Sensitive Information in Resource Not Removed Before Reuse
Sensitive Information in Resource Not Removed Before Reuse
CWE-226
Per technology (GHSA, All time)
- 66%-Rust
- 33%-Maven
Short description
Extended description
When resources are released, they can be made available for reuse. For example, after memory is de-allocated, an operating system may make the memory available to another process, or disk space may be reallocated when a file is deleted. As removing information requires time and additional resources, operating systems do not usually clear the previously written information.
Even when the resource is reused by the same process, this weakness can arise when new data is not as large as the old data, which leaves portions of the old data still available. Equivalent errors can occur in other situations where the length of data is variable but the associated data structure is not. If memory is not cleared after use, the information may be read by less trustworthy parties when the memory is reallocated.

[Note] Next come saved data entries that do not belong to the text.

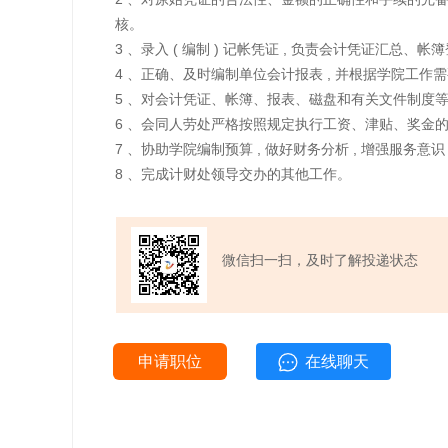
核。
3 、录入 ( 编制 ) 记帐凭证 , 负责会计凭证汇总、
4 、正确、及时编制单位会计报表 , 并根据学院工作需
5 、对会计凭证、帐簿、报表、磁盘和有关文件制度等会
6 、会同人劳处严格按照规定执行工资、津贴、奖金
7 、协助学院编制预算 , 做好财务分析 , 增强服务意
8 、完成计财处领导交办的其他工作。
微信扫一扫，及时了解投递状态
申请职位
在线聊天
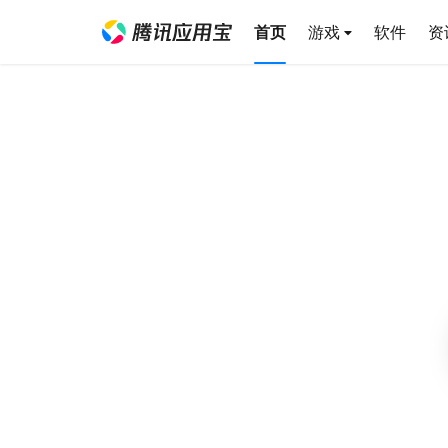
首页
游戏
软件
资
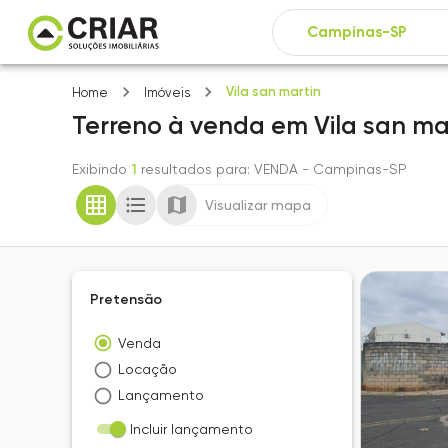
Vila san martin
Home
Imóveis
Terreno
à venda
em
Vila san ma
Exibindo
1
resultados para
: VENDA
- Campinas-SP
Visualizar mapa
Pretensão
Venda
Locação
Lançamento
Incluir lançamento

This weakness can apply in hardware, such as when a device or system switches between power, sleep, or debug states during normal operation, or when execution changes to different users or privilege levels.
Best practices to prevent this CWE
Phase: Architecture and Design; Implementation
During critical state transitions, information not needed in the next state should be removed or overwritten with fixed patterns (such as all 0's) or random data, before the transition to the next state.
Effectiveness: High
Phase: Architecture and Design; Implementation
When releasing, de-allocating, or deleting a resource, overwrite its data and relevant metadata with fixed patterns or random data. Be cautious about complex resource types whose underlying representation might be non-contiguous or change at a low level, such as how a file might be split into different chunks on a file system, even though "logical" file positions are contiguous at the application layer. Such resource types might require invocation of special modes or APIs to tell the underlying operating system to perform the necessary clearing, such as SDelete (Secure Delete) on Windows, although the appropriate functionality might not be available at the application layer.